Initial Vocabulary (character-level):
  'l o w </w>': 1
  'l o w e r </w>': 1
  'l o w e s t </w>': 1

Performing 5 BPE merges...

Merge 1: Merging ('l', 'o') -> 'lo' (frequency: 3)
Merge 2: Merging ('lo', 'w') -> 'low' (frequency: 3)
Merge 3: Merging ('low', 'e') -> 'lowe' (frequency: 2)
Merge 4: Merging ('low', '</w>') -> 'low</w>' (frequency: 1)
Merge 5: Merging ('lowe', 'r') -> 'lower' (frequency: 1)

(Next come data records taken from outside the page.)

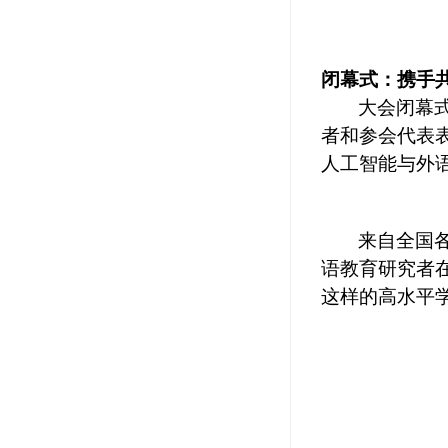
闭幕式：携手
大会闭幕式
者和参会代表
人工智能与外
来自全国
语教育研究者
这样的高水平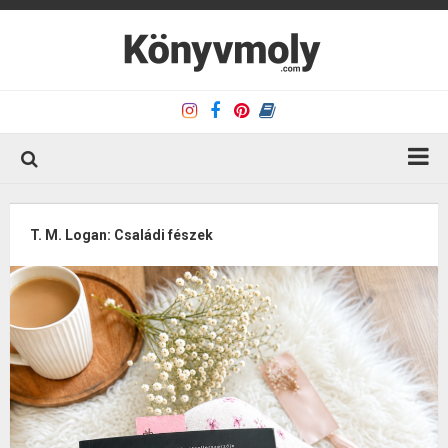
Kezdőlap
T. M. Logan: Családi fészek
Könyvkritika
Könyvajánló
Kapcsolat
Olvasó sarok
Könyveim
Rólam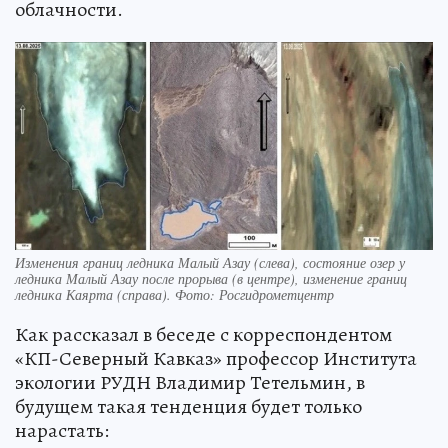
облачности.
Изменения границ ледника Малый Азау (слева), состояние озер у
ледника Малый Азау после прорыва (в центре), изменение границ
ледника Каярта (справа). Фото: Росгидрометцентр
Как рассказал в беседе с корреспондентом
«КП-Северный Кавказ» профессор Института
экологии РУДН Владимир Тетельмин, в
будущем такая тенденция будет только
нарастать: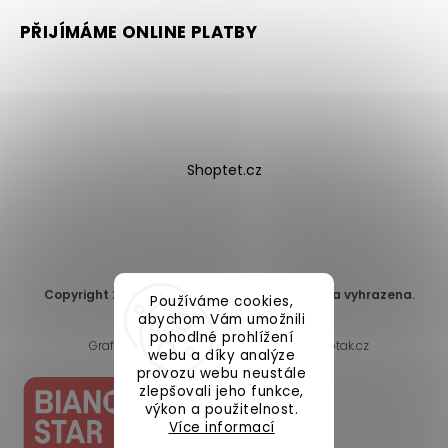
PŘIJÍMÁME ONLINE PLATBY
Shoptet.cz
Copyright 2026
DomaLEP s.r.o.
. Všechna práva vyhrazena.
Používáme cookies,
Upravit nastavení cookies
abychom Vám umožnili
pohodlné prohlížení
Grafický návrh vytvořil a nakódoval
Shoptak.cz
webu a díky analýze
provozu webu neustále
zlepšovali jeho funkce,
výkon a použitelnost.
Více informací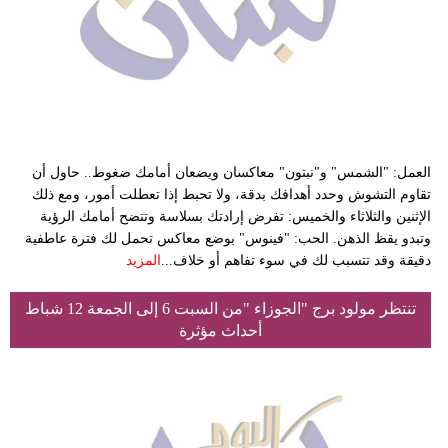
العمل: "الشمس" و"نبتون" معاكسان ويضعان أمامك ضغوط.. حاول أن
تقاوم التشوش وحدد أهدافك بدقة، ولا تحبط إذا تعطلت أمور، ومع ذلك
الإثنين والثلاثاء والخميس: تفرض إرادتك بسلاسة وتتضح أمامك الرؤية
وتبدو يقظ الذهن. الحب: "فينوس" بوضع معاكس تحمل لك فترة عاطفية
دقيقة وقد تتسبب لك في سوء تفاهم أو خلاف...
المزيد
تنتظر مولود برج "الجوزاء "من السبت 6 إلى الجمعة 12 شباط
أحداث مؤثرة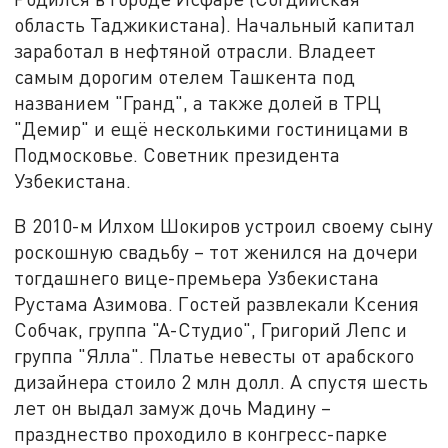
область Таджикистана). Начальный капитал
заработал в нефтяной отрасли. Владеет
самым дорогим отелем Ташкента под
названием "Гранд", а также долей в ТРЦ
"Демир" и ещё несколькими гостиницами в
Подмосковье. Советник президента
Узбекистана.
В 2010-м Илхом Шокиров устроил своему сыну
роскошную свадьбу – тот женился на дочери
тогдашнего вице-премьера Узбекистана
Рустама Азимова. Гостей развлекали Ксения
Собчак, группа "А-Студио", Григорий Лепс и
группа "Ялла". Платье невесты от арабского
дизайнера стоило 2 млн долл. А спустя шесть
лет он выдал замуж дочь Мадину –
празднество проходило в конгресс-парке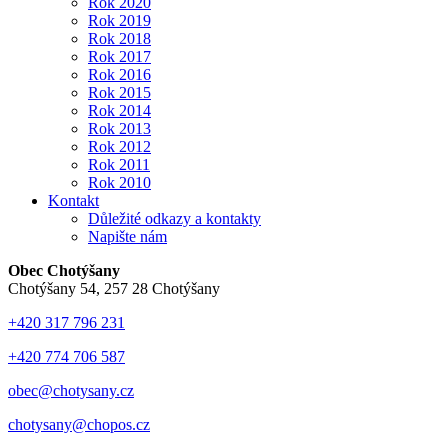
Rok 2020
Rok 2019
Rok 2018
Rok 2017
Rok 2016
Rok 2015
Rok 2014
Rok 2013
Rok 2012
Rok 2011
Rok 2010
Kontakt
Důležité odkazy a kontakty
Napište nám
Obec Chotýšany
Chotýšany 54, 257 28 Chotýšany
+420 317 796 231
+420 774 706 587
obec@chotysany.cz
chotysany@chopos.cz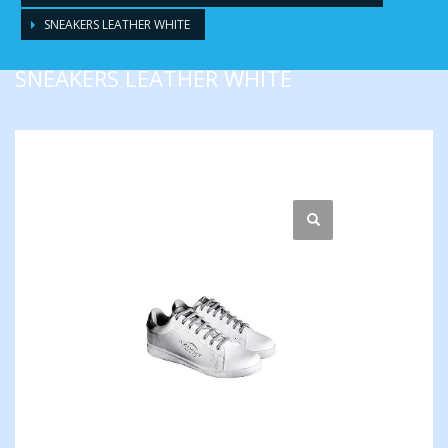
SNEAKERS LEATHER WHITE
SNEAKERS LEATHER WHITE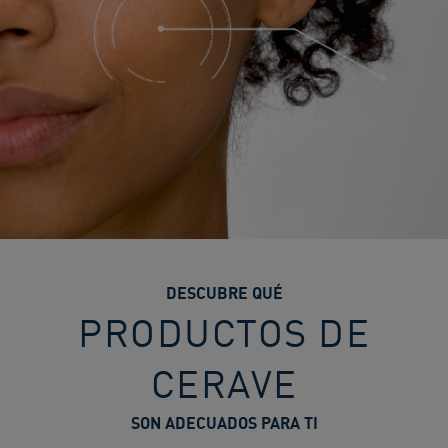
DESCUBRE QUÉ
PRODUCTOS DE
CERAVE
SON ADECUADOS PARA TI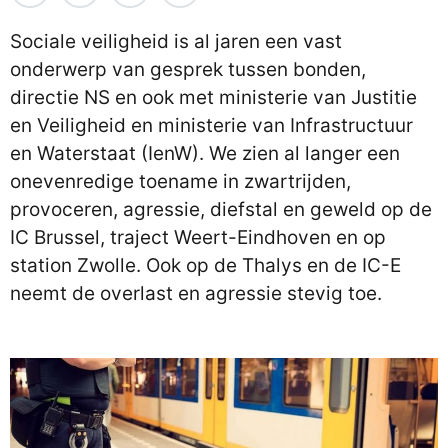
Sociale veiligheid is al jaren een vast
onderwerp van gesprek tussen bonden,
directie NS en ook met ministerie van Justitie
en Veiligheid en ministerie van Infrastructuur
en Waterstaat (IenW). We zien al langer een
onevenredige toename in zwartrijden,
provoceren, agressie, diefstal en geweld op de
IC Brussel, traject Weert-Eindhoven en op
station Zwolle. Ook op de Thalys en de IC-E
neemt de overlast en agressie stevig toe.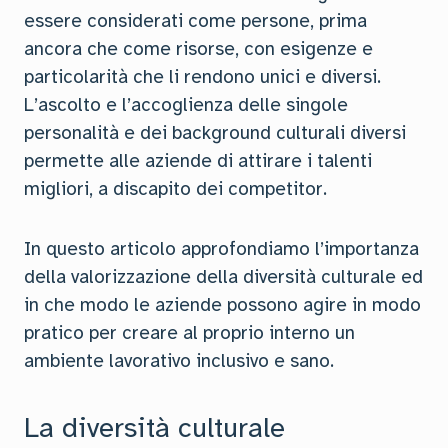
essere considerati come persone, prima
ancora che come risorse, con esigenze e
particolarità che li rendono unici e diversi.
L’ascolto e l’accoglienza delle singole
personalità e dei background culturali diversi
permette alle aziende di attirare i talenti
migliori, a discapito dei competitor.
In questo articolo approfondiamo l’importanza
della valorizzazione della diversità culturale ed
in che modo le aziende possono agire in modo
pratico per creare al proprio interno un
ambiente lavorativo inclusivo e sano.
La diversità culturale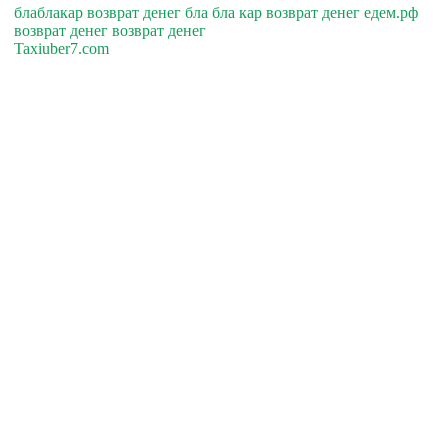
блаблакар возврат денег бла бла кар возврат денег едем.рф
возврат денег возврат денег
Taxiuber7.com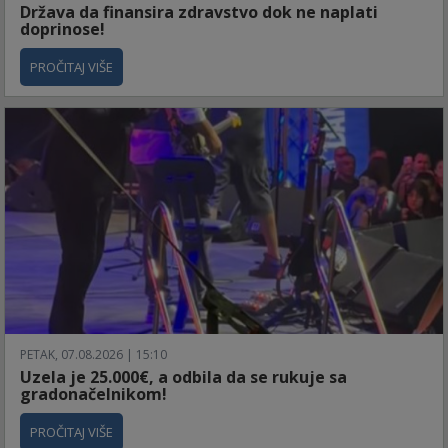
Država da finansira zdravstvo dok ne naplati
doprinose!
PROČITAJ VIŠE
PETAK, 07.08.2026 | 15:10
Uzela je 25.000€, a odbila da se rukuje sa
gradonačelnikom!
PROČITAJ VIŠE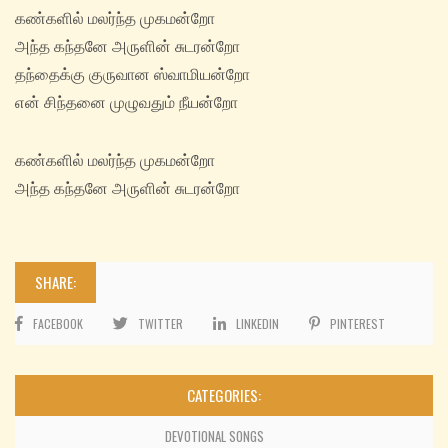
கண்களில் மலர்ந்த முகமன்றோ
அந்த கந்தனே அருளின் சுடரன்றோ
தந்தைக்கு குருவான ஸ்வாமியன்றோ
என் சிந்தனை முழுவதும் நீயன்றோ
கண்களில் மலர்ந்த முகமன்றோ
அந்த கந்தனே அருளின் சுடரன்றோ
SHARE:
FACEBOOK
TWITTER
LINKEDIN
PINTEREST
CATEGORIES:
DEVOTIONAL SONGS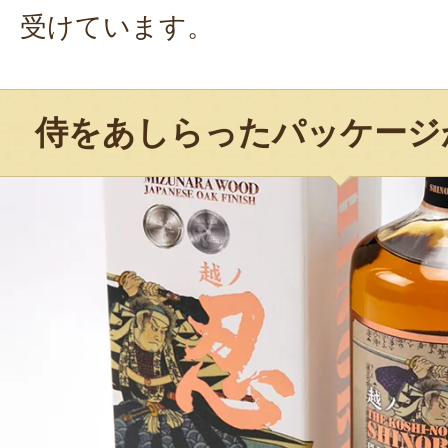
受けています。
侍をあしらったパッケージ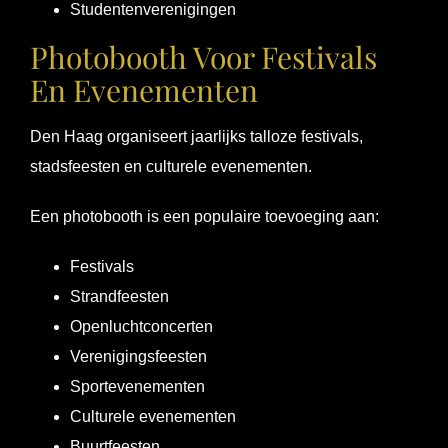
Studentenverenigingen
Photobooth Voor Festivals
En Evenementen
Den Haag organiseert jaarlijks talloze festivals,
stadsfeesten en culturele evenementen.
Een photobooth is een populaire toevoeging aan:
Festivals
Strandfeesten
Openluchtconcerten
Verenigingsfeesten
Sportevenementen
Culturele evenementen
Buurtfeesten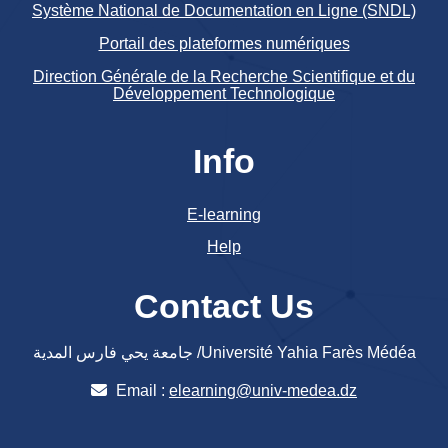
Système National de Documentation en Ligne (SNDL)
Portail des plateformes numériques
Direction Générale de la Recherche Scientifique et du
Développement Technologique
Info
E-learning
Help
Contact Us
جامعة يحي فارس المدية /Université Yahia Farès Médéa
Email :
elearning@univ-medea.dz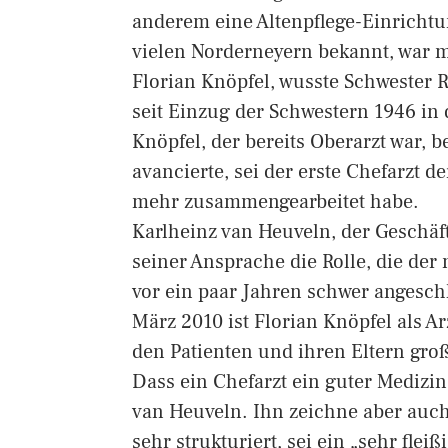
anderem eine Altenpflege-Einrichtu
vielen Norderneyern bekannt, war mi
Florian Knöpfel, wusste Schwester R
seit Einzug der Schwestern 1946 in
Knöpfel, der bereits Oberarzt war, 
avancierte, sei der erste Chefarzt de
mehr zusammengearbeitet habe.
Karlheinz van Heuveln, der Geschäft
seiner Ansprache die Rolle, die de
vor ein paar Jahren schwer angeschl
März 2010 ist Florian Knöpfel als Arz
den Patienten und ihren Eltern gro
Dass ein Chefarzt ein guter Medizin
van Heuveln. Ihn zeichne aber auch 
sehr strukturiert, sei ein „sehr flei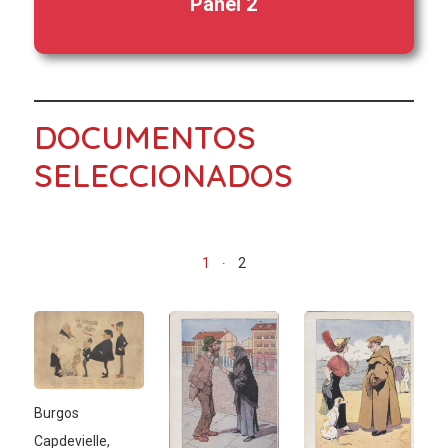
Panel 2
DOCUMENTOS
SELECCIONADOS
1
2
Burgos
Capdevielle,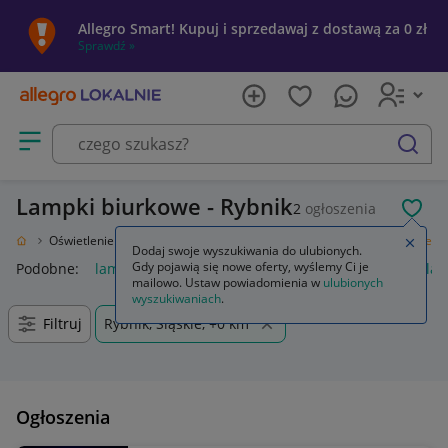
Allegro Smart! Kupuj i sprzedawaj z dostawą za 0 zł
Sprawdź »
Otwórz menu z kategoriami
szukaj
Lampki biurkowe - Rybnik
2
ogłoszenia
POL
 Ogród
Oświetlenie
Oświetlenie wewnętrzne
Lampy
Lampki biurkowe
Zamkn
Dodaj swoje wyszukiwania do ulubionych.
Gdy pojawią się nowe oferty, wyślemy Ci je
Podobne:
lampki biurkowe
uchwyt do lampki biurkowej
lam
mailowo. Ustaw powiadomienia w
ulubionych
wyszukiwaniach
.
Filtruj
Rybnik, Śląskie, +0 km
Ogłoszenia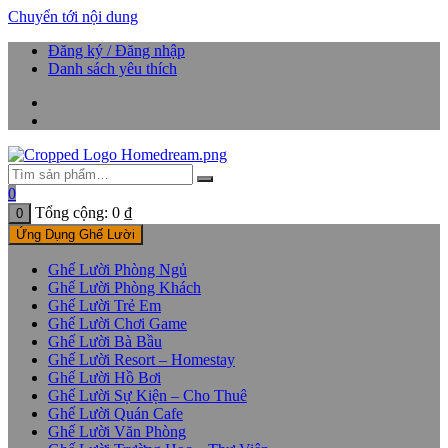
Chuyển tới nội dung
Đăng ký / Đăng nhập
Danh sách yêu thích
0
Tổng cộng:
0
₫
0
Ứng Dụng Ghế Lười
Ghế Lười Phòng Ngủ
Ghế Lười Phòng Khách
Ghế Lười Trẻ Em
Ghế Lười Chơi Game
Ghế Lười Bà Bầu
Ghế Lười Resort – Homestay
Ghế Lười Hồ Bơi
Ghế Lười Sự Kiện – Cho Thuê
Ghế Lười Quán Cafe
Ghế Lười Văn Phòng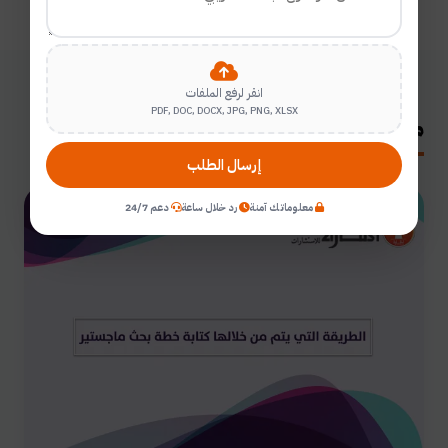
انقر لرفع الملفات
PDF, DOC, DOCX, JPG, PNG, XLSX
مقالات ذات صلة
إرسال الطلب
معلوماتك آمنة
رد خلال ساعة
دعم 24/7
مقالات علمية بقلم الباحثين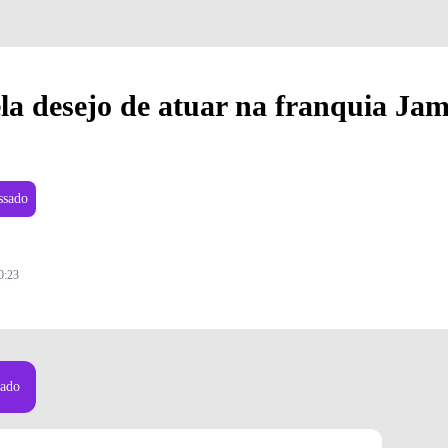
la desejo de atuar na franquia Ja
ssado
0:23
Reprodução/Instagram
sado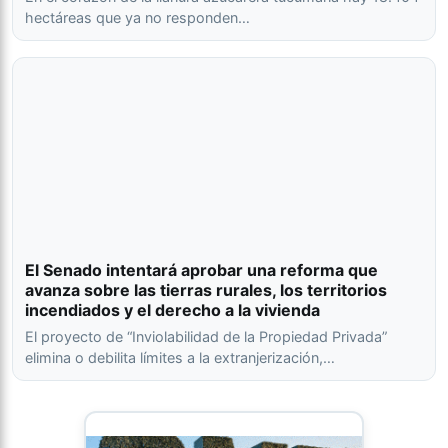
hectáreas que ya no responden…
El Senado intentará aprobar una reforma que
avanza sobre las tierras rurales, los territorios
incendiados y el derecho a la vivienda
El proyecto de “Inviolabilidad de la Propiedad Privada”
elimina o debilita límites a la extranjerización,…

Final Vocabulary after BPE:
  'low</w>': 1
  'lower </w>': 1
  'lowe s t </w>': 1

Tokenization Comparison:

Original word: 'lowest'
Character-level tokens: ['l', 'o', 'w', 'e', 's', 't'] (6 tokens)
After BPE tokens: ['lowe', 's', 't'] (3 tokens)
BPE representation: 'lowe s t </w>'

Key Insight:
BPE learns subword units that balance between:
  • Character-level: Flexible but creates LONG sequences
  • Word-level: Compact but LIMITED vocabulary
  • Subword-level (BPE): BEST OF BOTH WORLDS!

This is why GPT and other modern LLMs use BPE tokenization.